▶ [Exercise objective]
Using the records below, write out again exactly the lines that begin at the line containing "e elkaar. Ik doe alleen wat nut heeft." and end at the line containing "Urgent/ BAC II", and no other lines.

▶ [Saved data entries]
+ + + + +

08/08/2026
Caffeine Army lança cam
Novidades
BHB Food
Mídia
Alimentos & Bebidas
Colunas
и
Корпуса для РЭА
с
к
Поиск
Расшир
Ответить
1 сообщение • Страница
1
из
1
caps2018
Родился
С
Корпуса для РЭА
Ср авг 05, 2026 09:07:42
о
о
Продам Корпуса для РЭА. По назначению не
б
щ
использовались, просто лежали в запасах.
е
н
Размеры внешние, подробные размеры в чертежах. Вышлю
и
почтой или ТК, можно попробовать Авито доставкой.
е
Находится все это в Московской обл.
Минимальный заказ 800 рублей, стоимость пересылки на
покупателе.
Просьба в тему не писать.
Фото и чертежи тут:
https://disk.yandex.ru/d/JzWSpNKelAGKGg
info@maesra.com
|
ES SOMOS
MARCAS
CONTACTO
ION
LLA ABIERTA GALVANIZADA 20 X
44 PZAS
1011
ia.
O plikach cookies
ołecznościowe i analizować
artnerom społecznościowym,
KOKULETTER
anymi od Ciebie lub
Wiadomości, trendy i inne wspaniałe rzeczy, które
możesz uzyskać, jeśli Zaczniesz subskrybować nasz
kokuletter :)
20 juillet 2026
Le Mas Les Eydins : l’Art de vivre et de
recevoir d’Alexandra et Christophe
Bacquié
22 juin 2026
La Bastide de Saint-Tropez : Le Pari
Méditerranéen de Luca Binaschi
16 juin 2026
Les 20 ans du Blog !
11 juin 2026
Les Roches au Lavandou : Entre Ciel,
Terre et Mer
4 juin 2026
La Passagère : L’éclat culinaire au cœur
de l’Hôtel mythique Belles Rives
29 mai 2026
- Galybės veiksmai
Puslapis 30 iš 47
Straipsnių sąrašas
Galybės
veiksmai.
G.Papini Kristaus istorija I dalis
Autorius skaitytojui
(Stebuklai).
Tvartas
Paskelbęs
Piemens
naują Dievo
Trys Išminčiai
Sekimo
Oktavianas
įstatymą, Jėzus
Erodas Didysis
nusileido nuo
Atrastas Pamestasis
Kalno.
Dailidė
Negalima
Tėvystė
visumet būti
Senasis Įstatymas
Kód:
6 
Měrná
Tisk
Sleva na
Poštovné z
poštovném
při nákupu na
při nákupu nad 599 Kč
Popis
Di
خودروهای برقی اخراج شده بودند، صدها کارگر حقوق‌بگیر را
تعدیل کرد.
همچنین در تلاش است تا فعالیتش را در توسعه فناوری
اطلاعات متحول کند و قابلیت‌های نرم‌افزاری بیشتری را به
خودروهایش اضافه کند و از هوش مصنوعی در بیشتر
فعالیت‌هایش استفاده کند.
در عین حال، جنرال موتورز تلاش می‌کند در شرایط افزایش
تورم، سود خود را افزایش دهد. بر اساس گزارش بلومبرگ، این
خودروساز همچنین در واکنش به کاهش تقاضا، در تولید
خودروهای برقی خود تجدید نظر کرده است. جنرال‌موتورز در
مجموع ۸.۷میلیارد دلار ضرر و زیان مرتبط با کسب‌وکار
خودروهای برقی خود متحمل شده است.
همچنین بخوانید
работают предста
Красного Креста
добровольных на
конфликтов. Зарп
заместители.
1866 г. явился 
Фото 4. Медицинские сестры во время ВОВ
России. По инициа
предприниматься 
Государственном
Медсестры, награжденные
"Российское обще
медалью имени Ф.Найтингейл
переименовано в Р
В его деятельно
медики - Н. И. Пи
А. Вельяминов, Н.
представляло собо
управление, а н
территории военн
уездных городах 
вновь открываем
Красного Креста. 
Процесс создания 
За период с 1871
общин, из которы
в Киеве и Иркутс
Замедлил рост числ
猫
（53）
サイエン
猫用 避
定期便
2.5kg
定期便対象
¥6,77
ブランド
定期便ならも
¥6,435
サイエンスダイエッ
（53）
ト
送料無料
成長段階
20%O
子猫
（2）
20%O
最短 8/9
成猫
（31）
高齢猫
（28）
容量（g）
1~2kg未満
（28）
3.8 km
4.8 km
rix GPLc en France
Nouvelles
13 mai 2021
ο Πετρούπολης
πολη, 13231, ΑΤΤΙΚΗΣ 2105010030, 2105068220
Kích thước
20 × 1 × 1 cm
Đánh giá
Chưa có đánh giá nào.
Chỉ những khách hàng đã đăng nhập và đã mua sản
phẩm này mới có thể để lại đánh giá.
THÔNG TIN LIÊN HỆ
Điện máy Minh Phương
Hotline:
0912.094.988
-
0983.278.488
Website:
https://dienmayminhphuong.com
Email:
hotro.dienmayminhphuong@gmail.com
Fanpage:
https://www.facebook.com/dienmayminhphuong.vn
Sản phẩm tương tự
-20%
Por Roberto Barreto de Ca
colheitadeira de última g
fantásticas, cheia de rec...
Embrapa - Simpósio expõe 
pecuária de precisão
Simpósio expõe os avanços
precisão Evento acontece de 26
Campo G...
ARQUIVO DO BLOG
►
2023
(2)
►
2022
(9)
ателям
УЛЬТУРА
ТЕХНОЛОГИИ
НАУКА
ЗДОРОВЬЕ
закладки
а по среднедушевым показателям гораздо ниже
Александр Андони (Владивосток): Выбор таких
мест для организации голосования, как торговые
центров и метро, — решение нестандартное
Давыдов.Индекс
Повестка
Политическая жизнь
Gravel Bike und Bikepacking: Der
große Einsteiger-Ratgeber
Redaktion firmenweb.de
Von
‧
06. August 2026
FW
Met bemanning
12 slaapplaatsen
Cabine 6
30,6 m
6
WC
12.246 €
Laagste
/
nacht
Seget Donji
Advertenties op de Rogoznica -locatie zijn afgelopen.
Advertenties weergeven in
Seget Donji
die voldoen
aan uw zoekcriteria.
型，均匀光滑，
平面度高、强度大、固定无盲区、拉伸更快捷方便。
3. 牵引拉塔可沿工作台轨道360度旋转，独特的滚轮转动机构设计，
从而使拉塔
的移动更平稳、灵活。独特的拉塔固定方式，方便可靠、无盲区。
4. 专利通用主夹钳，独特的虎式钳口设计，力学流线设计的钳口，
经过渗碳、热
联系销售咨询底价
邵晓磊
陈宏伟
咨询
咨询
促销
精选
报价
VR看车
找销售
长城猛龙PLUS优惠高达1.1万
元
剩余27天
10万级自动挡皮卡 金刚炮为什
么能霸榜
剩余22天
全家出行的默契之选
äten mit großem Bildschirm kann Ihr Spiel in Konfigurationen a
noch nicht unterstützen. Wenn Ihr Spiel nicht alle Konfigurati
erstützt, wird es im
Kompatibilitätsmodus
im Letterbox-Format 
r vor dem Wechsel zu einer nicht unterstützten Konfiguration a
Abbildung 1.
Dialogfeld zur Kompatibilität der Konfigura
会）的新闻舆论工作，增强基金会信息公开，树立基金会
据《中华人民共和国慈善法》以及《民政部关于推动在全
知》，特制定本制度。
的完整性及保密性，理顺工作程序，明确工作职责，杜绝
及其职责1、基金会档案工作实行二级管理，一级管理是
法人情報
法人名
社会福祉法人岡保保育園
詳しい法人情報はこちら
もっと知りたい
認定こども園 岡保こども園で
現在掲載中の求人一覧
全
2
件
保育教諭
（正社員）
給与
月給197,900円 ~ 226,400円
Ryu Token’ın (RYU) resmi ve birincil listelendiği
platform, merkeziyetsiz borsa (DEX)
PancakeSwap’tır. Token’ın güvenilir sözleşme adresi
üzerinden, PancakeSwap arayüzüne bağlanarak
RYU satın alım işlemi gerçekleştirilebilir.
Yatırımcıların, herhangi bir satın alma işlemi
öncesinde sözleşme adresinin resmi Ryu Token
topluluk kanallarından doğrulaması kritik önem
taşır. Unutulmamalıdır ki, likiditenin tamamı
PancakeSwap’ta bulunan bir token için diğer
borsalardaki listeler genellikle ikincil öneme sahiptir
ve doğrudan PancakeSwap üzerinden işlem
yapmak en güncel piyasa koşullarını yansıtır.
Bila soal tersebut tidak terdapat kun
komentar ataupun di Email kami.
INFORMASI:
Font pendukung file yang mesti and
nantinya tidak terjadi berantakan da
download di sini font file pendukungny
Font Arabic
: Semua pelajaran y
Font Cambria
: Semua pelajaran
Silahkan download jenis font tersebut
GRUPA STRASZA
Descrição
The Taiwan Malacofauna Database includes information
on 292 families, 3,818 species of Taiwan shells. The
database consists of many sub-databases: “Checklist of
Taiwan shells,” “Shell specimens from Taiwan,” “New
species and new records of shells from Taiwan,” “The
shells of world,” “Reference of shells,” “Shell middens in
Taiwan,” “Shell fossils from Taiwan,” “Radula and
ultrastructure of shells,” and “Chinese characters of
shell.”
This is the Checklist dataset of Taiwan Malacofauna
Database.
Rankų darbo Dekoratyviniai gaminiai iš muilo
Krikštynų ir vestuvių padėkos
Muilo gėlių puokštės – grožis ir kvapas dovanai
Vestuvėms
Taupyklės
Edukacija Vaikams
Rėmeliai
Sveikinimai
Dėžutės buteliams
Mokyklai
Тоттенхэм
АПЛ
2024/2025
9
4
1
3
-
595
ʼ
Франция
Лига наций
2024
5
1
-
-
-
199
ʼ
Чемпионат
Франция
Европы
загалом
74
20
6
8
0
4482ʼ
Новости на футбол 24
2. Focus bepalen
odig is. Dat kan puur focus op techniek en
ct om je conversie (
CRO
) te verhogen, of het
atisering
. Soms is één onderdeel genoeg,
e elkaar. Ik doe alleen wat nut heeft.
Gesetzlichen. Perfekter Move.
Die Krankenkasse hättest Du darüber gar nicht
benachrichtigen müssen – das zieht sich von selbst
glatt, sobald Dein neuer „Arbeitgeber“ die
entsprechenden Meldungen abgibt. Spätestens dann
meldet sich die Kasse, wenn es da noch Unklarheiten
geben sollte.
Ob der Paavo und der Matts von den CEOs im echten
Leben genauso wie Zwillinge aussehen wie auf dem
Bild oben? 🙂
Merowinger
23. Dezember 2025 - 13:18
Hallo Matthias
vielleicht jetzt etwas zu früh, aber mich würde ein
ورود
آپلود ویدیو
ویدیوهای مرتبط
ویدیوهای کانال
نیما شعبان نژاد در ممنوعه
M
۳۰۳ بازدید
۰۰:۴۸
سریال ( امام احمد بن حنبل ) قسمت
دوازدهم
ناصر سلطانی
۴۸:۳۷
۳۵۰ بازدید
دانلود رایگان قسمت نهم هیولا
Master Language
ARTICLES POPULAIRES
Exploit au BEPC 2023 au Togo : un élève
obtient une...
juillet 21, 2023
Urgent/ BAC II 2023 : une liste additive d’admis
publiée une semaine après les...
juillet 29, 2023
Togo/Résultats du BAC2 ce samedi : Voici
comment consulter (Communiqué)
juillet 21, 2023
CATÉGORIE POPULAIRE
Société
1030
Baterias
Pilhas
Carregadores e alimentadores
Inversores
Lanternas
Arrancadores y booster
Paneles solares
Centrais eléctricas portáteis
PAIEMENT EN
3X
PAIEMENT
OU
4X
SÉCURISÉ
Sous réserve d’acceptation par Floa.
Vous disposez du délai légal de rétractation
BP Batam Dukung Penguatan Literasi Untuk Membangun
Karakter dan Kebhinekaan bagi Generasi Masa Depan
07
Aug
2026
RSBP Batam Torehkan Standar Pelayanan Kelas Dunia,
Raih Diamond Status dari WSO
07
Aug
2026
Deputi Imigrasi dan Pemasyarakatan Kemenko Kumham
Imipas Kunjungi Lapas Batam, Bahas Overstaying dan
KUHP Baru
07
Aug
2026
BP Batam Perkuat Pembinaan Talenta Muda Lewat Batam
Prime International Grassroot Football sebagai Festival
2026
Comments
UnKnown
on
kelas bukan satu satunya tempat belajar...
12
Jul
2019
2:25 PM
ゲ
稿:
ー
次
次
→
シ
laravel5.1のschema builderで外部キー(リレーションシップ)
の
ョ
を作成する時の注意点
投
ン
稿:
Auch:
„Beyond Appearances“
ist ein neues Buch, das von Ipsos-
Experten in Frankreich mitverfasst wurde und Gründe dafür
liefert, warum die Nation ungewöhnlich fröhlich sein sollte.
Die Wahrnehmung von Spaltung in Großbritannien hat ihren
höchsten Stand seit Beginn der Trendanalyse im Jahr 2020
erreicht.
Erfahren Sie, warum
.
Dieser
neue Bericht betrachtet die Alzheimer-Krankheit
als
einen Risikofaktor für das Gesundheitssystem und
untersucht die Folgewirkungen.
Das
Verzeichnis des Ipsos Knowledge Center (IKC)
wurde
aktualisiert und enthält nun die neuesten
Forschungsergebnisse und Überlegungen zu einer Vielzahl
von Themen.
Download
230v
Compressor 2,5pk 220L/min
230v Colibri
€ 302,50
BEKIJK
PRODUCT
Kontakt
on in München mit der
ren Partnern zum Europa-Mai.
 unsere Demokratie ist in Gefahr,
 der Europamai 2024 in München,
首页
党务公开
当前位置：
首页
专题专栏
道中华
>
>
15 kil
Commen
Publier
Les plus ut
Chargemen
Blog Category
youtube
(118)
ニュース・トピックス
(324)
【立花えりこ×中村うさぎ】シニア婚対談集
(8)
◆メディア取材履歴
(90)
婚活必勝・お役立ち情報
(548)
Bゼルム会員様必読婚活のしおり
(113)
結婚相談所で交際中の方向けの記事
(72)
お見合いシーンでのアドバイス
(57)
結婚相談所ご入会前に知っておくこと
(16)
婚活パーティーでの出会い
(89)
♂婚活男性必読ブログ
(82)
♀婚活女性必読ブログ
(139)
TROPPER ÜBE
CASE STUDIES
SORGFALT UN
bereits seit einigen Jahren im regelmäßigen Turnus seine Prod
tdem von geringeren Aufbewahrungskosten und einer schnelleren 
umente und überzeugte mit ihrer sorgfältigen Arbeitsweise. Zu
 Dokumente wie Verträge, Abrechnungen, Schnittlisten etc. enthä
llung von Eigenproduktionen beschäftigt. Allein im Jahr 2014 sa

+ + + + +

▶ [Answer to the problem]
e elkaar. Ik doe alleen wat nut heeft.
Gesetzlichen. Perfekter Move.
Die Krankenkasse hättest Du darüber gar nicht
benachrichtigen müssen – das zieht sich von selbst
glatt, sobald Dein neuer „Arbeitgeber“ die
entsprechenden Meldungen abgibt. Spätestens dann
meldet sich die Kasse, wenn es da noch Unklarheiten
geben sollte.
Ob der Paavo und der Matts von den CEOs im echten
Leben genauso wie Zwillinge aussehen wie auf dem
Bild oben? 🙂
Merowinger
23. Dezember 2025 - 13:18
Hallo Matthias
vielleicht jetzt etwas zu früh, aber mich würde ein
ورود
آپلود ویدیو
ویدیوهای مرتبط
ویدیوهای کانال
نیما شعبان نژاد در ممنوعه
M
۳۰۳ بازدید
۰۰:۴۸
سریال ( امام احمد بن حنبل ) قسمت
دوازدهم
ناصر سلطانی
۴۸:۳۷
۳۵۰ بازدید
دانلود رایگان قسمت نهم هیولا
Master Language
ARTICLES POPULAIRES
Exploit au BEPC 2023 au Togo : un élève
obtient une...
juillet 21, 2023
Urgent/ BAC II 2023 : une liste additive d’admis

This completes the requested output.